As the figure closes in, the crew hears “I am Lieutenant Pim of the ship Resolute”. Rescue. A sledge with a small search expedition soon arrives. The lives of the 32 Investigators have been saved. Men, most carried by sleigh, were transported across the snowy landscape and taken aboard the ice-bound Resolute and its accompanying ship the HMS Intrepid. The HMS Investigator is abandoned. Winter slowly gives way to spring and the Investigators begin to regain their strength back on full rations. Plans are underway to finally leave the Arctic and transit back to England. In September of 1853 the ice was breaking up and the ships set sail for open water. Miles passed and visions of escaping the wretched Arctic grip was palpable. Days later, the crews awoke to a gruesome site. Ice was pressing in on the ships from all sides as far as the eye could see. The ship was put on 2/3 rations which was of no consequence to the Investigators. They had survived so much worse. What was nearly impossible to accept was the reality that they were overwintering in the Arctic yet again – their fourth.

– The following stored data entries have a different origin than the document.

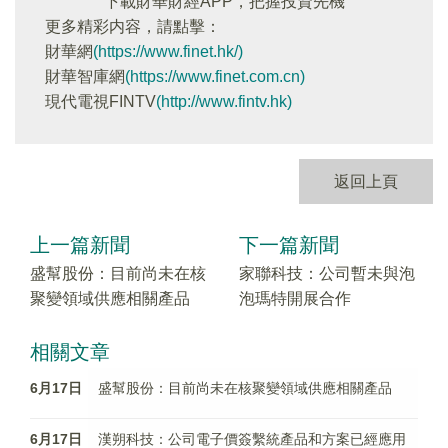
下載財華財經APP，把握投資先機
更多精彩内容，請點擊：
財華網
(https://www.finet.hk/)
財華智庫網
(https://www.finet.com.cn)
現代電視FINTV
(http://www.fintv.hk)
返回上頁
上一篇新聞
下一篇新聞
盛幫股份：目前尚未在核
家聯科技：公司暫未與泡
聚變領域供應相關產品
泡瑪特開展合作
相關文章
6月17日
盛幫股份：目前尚未在核聚變領域供應相關產品
6月17日
漢朔科技：公司電子價簽繫統產品和方案已經應用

In that fourth and final winter two more of Investigators crew would die of effects from starvation and scurvy. The crew would be forced to abandon ship one more time, this time from their savior, the Resolute which was hopeless trapped in the ice, to the North Star some 200 miles over the ice to the East. On August 26, 1854 the sails of the North Star are unfurled and the ship was underway toward England in the open sea. Four years after entering the Arctic in search of the lost Franklin expedition, 30 of the original 33 Investigators are finally free.
Wow, that is a very compelling tale. I can't even imagine such an adventure and to survive all that, wow. People must have been more hearty back in the day!